A lecturer sacked by Surrey University after complaining about management practices at the business school where he worked has been given a second chance to claim victimisation under the law to protect whistleblowers.
In a landmark judgment under the Public Interest Disclosure Act, the Employment Appeal Tribunal (EAT) this week threw out the 2001 judgment by a South London tribunal, which found that Geoffrey Darnton had not been victimised because his disclosures were not eligible for legal protection.
The Appeal Court said that the tribunal had asked the wrong legal questions and made an almost "throwaway" judgment on a key issue. The case will now be heard by a different tribunal.
The THES first reported in July 2000 that when Mr Darnton wrote to Surrey vice-chancellor Patrick Dowling to complain about management practices and low morale at the Surrey European Management School (SEMS) in 1999, his work at the university came to an abrupt end.
Eight days after Mr Darnton wrote his missive, he received an email from SEMS's then deputy head, Peter Kangis, that said: "Following your recent letterI we consider that the basis of trust between us has broken down. In these circumstances your services will not be required."
Mr Darnton's letter alleged that SEMS director Paul Gamble had "harassed and bullied" him and others at the school, had refused to clarify procedures relating to travel expenses, and had escaped all scrutiny from Surrey because his self-contained postgraduate school was highly lucrative.
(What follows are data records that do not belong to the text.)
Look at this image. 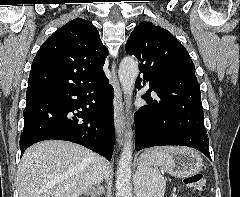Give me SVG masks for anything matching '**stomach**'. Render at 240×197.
Wrapping results in <instances>:
<instances>
[{
    "instance_id": "stomach-1",
    "label": "stomach",
    "mask_w": 240,
    "mask_h": 197,
    "mask_svg": "<svg viewBox=\"0 0 240 197\" xmlns=\"http://www.w3.org/2000/svg\"><path fill=\"white\" fill-rule=\"evenodd\" d=\"M139 174L136 188L140 196L145 195L146 181L143 173L153 167L160 166L169 174L177 178H184L200 172L203 161L199 154L188 148H177L166 158L150 150L145 151L137 160Z\"/></svg>"
}]
</instances>
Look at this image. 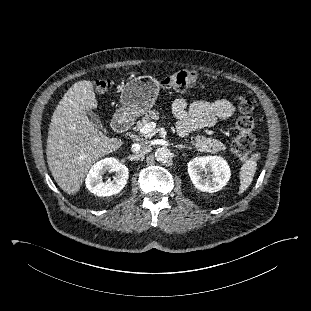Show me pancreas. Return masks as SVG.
Instances as JSON below:
<instances>
[{
    "label": "pancreas",
    "instance_id": "1",
    "mask_svg": "<svg viewBox=\"0 0 311 311\" xmlns=\"http://www.w3.org/2000/svg\"><path fill=\"white\" fill-rule=\"evenodd\" d=\"M159 116L160 113L158 111L150 110L145 116H143L142 120L137 122L136 130L139 131L146 123H149L152 120H158ZM191 143L200 151L219 152L225 150V146L222 142L217 139L207 138L203 135L193 137Z\"/></svg>",
    "mask_w": 311,
    "mask_h": 311
}]
</instances>
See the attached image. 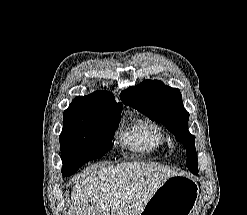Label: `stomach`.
Returning a JSON list of instances; mask_svg holds the SVG:
<instances>
[{
    "mask_svg": "<svg viewBox=\"0 0 247 215\" xmlns=\"http://www.w3.org/2000/svg\"><path fill=\"white\" fill-rule=\"evenodd\" d=\"M199 198L197 182L184 175L171 176L156 190L139 215H193Z\"/></svg>",
    "mask_w": 247,
    "mask_h": 215,
    "instance_id": "1",
    "label": "stomach"
}]
</instances>
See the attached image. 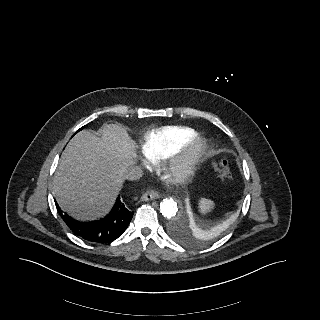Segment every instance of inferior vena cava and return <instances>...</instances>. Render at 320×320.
Here are the masks:
<instances>
[{
    "label": "inferior vena cava",
    "instance_id": "inferior-vena-cava-1",
    "mask_svg": "<svg viewBox=\"0 0 320 320\" xmlns=\"http://www.w3.org/2000/svg\"><path fill=\"white\" fill-rule=\"evenodd\" d=\"M143 175V171L140 168H129L125 174L124 177L128 180H136L141 178Z\"/></svg>",
    "mask_w": 320,
    "mask_h": 320
}]
</instances>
The original tribunal said that while Mr Darnton suffered detriment as a result of his letter, it was not the kind of disclosure that attracted legal protection under the so-called whistleblowers act.
Protection against detriment is given to disclosures of crime, of failures to meet legal obligations, of health and safety or environmental abuses, or of miscarriages of justice, where the whistleblower has a "reasonable belief" that wrong-doing is taking place or will take place, and when disclosures are made in "good faith".
Mr Darnton argued that he had a reasonable belief that his disclosures tended to show various breaches of legal obligations. But the tribunal said his complaints were not factually correct and were not made in good faith, so did not count as a disclosure that qualified for legal protection.
The appeal judge, Daniel Serota, QC, said: "The tribunal in this case had departed from the statutory test; it did not ask whether Mr Darnton held the reasonable belief that what he was disclosing tended to show a relevant failure, but instead asked itself whether the factual allegations were correctI Reasonable belief must be based on facts as understood by the worker, not as actually found to be the case."
The tribunal's decision was "based on the application of an incorrect test as to what is a qualifying disclosure". On the issue of "good faith", Mr Serota said: "The tribunal's decision in this regard is brief and almost throwaway. The ET (employment tribunal) has not set out clearly why it rejected Mr Darnton's good faith and has given no satisfactory reasons for its determination."
He concluded: "The case must be remitted to a differently constituted tribunal for determination in accordance with this judgment."
Surrey's spokeswoman said that the EAT did not criticise the original tribunal's findings but had remitted the case because the correct test for interpreting it had not been applied.